使用者側は、労働組合の激しい抵抗により人員整理が著しく困難となることを警戒し、解雇手当相当額を失業手当から差し引かない現行制度の維持を主張した。

政治家の多くもこの提案に懐疑的であり、与党のキリスト教民主同盟及び民主66党も反対を表明した。

戦後第2の規模の労組抗議行動

政府は、9月末、野党が議会に提出した社会保障制度改革に関する修正案に同意した。修正案は、早期引退スキームの変更に関する経過措置の拡大、解雇手当相当額をその後に受給する失業手当から減額する改正案の部分撤回(ただし年収1年分を上限とする)等を内容としていた。しかしこの修正案も社会保障制度改革に対する市民の反発を和らげることはできなかった。

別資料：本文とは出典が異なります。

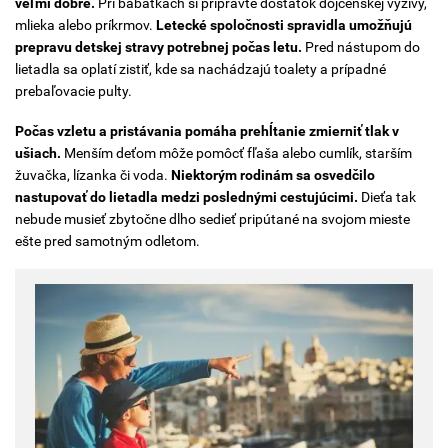
veľmi dobre.
Pri bábätkách si pripravte dostatok dojčenskej výživy,
mlieka alebo príkrmov.
Letecké spoločnosti spravidla umožňujú
prepravu detskej stravy potrebnej počas letu.
Pred nástupom do
lietadla sa oplatí zistiť, kde sa nachádzajú toalety a prípadné
prebaľovacie pulty.
Počas vzletu a pristávania pomáha prehĺtanie zmierniť tlak v
ušiach.
Menším deťom môže pomôcť fľaša alebo cumlík, starším
žuvačka, lízanka či voda.
Niektorým rodinám sa osvedčilo
nastupovať do lietadla medzi poslednými cestujúcimi.
Dieťa tak
nebude musieť zbytočne dlho sedieť pripútané na svojom mieste
ešte pred samotným odletom.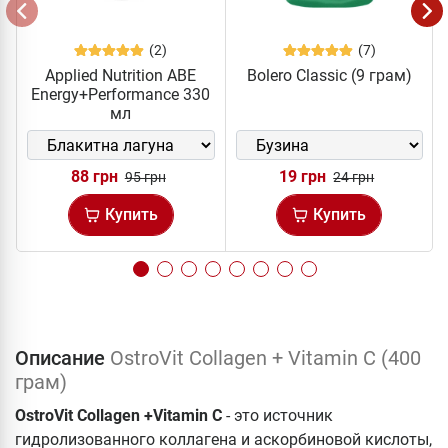
(2)
(7)
Applied Nutrition ABE
Bolero Classic (9 грам)
Energy+Performance 330
мл
88 грн
19 грн
95 грн
24 грн
Купить
Купить
Описание
OstroVit Collagen + Vitamin C (400
грам)
OstroVit Collagen +Vitamin C
- это источник
гидролизованного коллагена и аскорбиновой кислоты,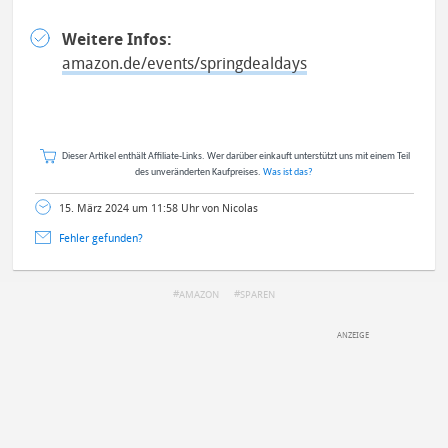
Weitere Infos:
amazon.de/events/springdealdays
Dieser Artikel enthält Affiliate-Links. Wer darüber einkauft unterstützt uns mit einem Teil
des unveränderten Kaufpreises.
Was ist das?
15. März 2024 um 11:58 Uhr von Nicolas
Fehler gefunden?
AMAZON
SPAREN
DEINE ANMERKUNG ZUM ARTIKEL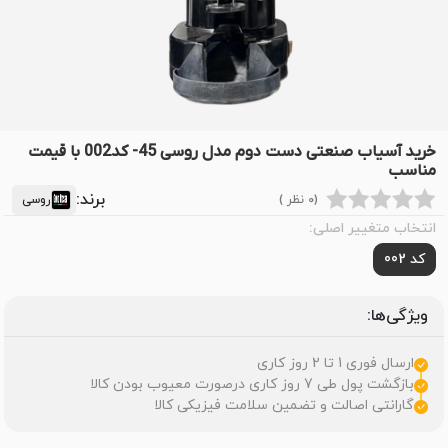
خرید آسیاب صنعتی دست دوم مدل روسی 45- کد002 با قیمت
مناسب
برند:
(0 نظر )
روسی
انتخاب متغییر اصلی:
کد 002
ویژگی‌ها:
ارسال فوری 1 تا 2 روز کاری
بازگشت پول طی 7 روز کاری درصورت معیوب بودن کالا
گارانتی اصالت و تضمین سلامت فیزیکی کالا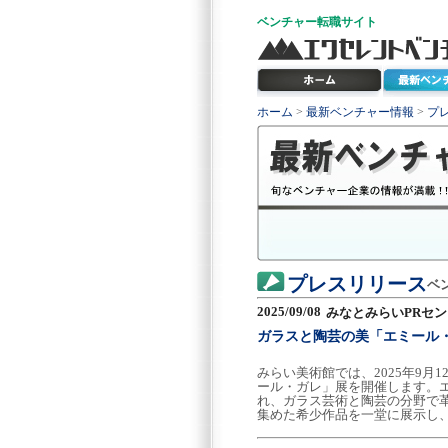
ベンチャー
転職サイト
ホーム
>
最新ベンチャー情報
>
プ
プレスリリース
ベ
2025/09/08
みなとみらいPRセ
ガラスと陶芸の美「エミール・
みらい美術館では、2025年9月1
ール・ガレ」展を開催します。エミ
れ、ガラス芸術と陶芸の分野で
集めた希少作品を一堂に展示し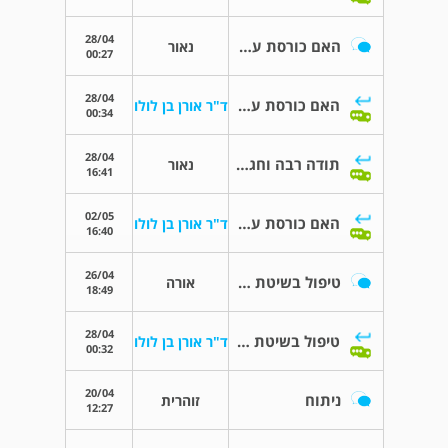
28/04
האם כורסת עיסוי מזיקה לבריאות
נאור
00:27
28/04
האם כורסת עיסוי מזיקה לבריאות
ד"ר אורן בן לולו
00:34
28/04
תודה רבה וחג שמח
נאור
16:41
02/05
האם כורסת עיסוי מזיקה לבריאות
ד"ר אורן בן לולו
16:40
26/04
טיפול בשיטת האורטוקין בשחיקת סחוס במפרקי ירך במקום ניתוח
אורה
18:49
28/04
טיפול בשיטת האורטוקין בשחיקת סחוס במפרקי ירך במקום ניתוח
ד"ר אורן בן לולו
00:32
20/04
ניתוח
זוהרית
12:27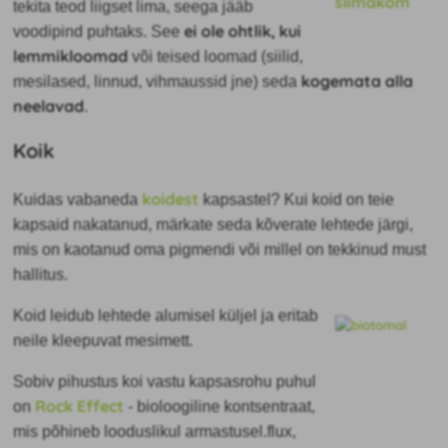
tekita teod liigset lima, seega jääb
ei ole ohtlik, kui
voodipind puhtaks. See
lemmikloomad
või teised loomad (siilid,
kogemata alla
mesilased, linnud, vihmaussid jne) seda
neelavad
.
Koik
koidest
Kuidas vabaneda
kapsastel? Kui koid on teie
kapsaid nakatanud, märkate seda kõverate lehtede järgi,
mis on kaotanud oma pigmendi või millel on tekkinud must
hallitus.
Koid leidub lehtede alumisel küljel ja eritab
neile kleepuvat mesimett.
Sobiv pihustus koi vastu kapsasrohu puhul
Rock Effect
on
- bioloogiline kontsentraat,
mis põhineb looduslikul armastusel.flux,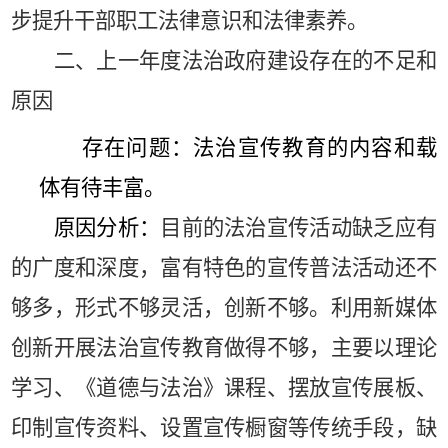
步提升干部职工法律意识和法律素养。
二、上一年度法治政府建设存在的不足和
原因
存在问题：法治宣传教育的内容和载
体有待丰富。
原因分析：
目前的法治宣传活动缺乏应有
的广度和深度，富有特色的宣传普法活动还不
够多，形式不够灵活，创新不够。
利用新媒体
创新开展法治宣传教育做得不够，主要以理论
学习、《道德与法治》课程、摆放宣传展板、
印制宣传资料、设置宣传橱窗等传统手段，缺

オランダ労働組合連盟(FNV)、オランダキリスト教労働者全国連盟(CNV)及びホワイトカラー系労組(MHP)は、10月2日、政府の社会保障制度改革案に反対するための抗議集会を開催した。集会場所のアルステルダムには、実に戦後2番目の規模となる約30万人の大衆が集結し、労働組合側の主張が国民から高い支持を受けていることを裏付けた。FNVは、さらに社会保障制度改革案の賛否を問う国民投票を実施するための署名運動を実施することを表明した。

10月2日の大衆抗議行動に続き、労働組合側は、10月から11月にかけて幾多の循環ストライキを実施すると発表した。デンマーク鉄道における広範なストライキに続いて、10月27日には、金属産業においてここ15年間で最大規模の200社、2万2000人の労働者が参加するストライキが実施された。さらなるストライキが加工、建設、教育、医療及び公務等の産業で予定され、11月29日には、全国規模の抗議集会が計画された。

政労使合意の成立

こうして政府の社会保障制度改革案に対する抗議行動がさかんに行われる中、政府と労使の話し合いが再開され、最終的に11月6日政労使の合意が成立した。

政府は、改革案の根幹はこの政労使合意の下でも維持されると主張しているが、合意内容には、1)生涯休暇制度を拡充し、労働者が給与の70%の支給を受けつつ、3年から4年の長期休暇(早期退職にも利用可能)が取得できるようにすること、2)2006年1月1日からの早期退職スキームに対する税優遇措置廃止に伴う経過措置の対象を2005年1月1日現在55歳以上の労働者に拡大すること、3)失業保険制度の改革を政労使による社会経済審議会(SER)の答申が出るまで延期すること、4)障害保険制度の障害者区分により柔軟な評価に基づく新たな基準を導入し、これらに対応する新しい手当支給基準を設定すること――など、改革の影響を和らげる重要な修正が含まれていた。この合意により、2003年秋に締結された2005年の賃金凍結に関する政労使合意については、労使が賃金抑制を厳格に尊重するという前提のもとに、政府は、全産業を拘束する賃金凍結条項の適用を取り下げることとした。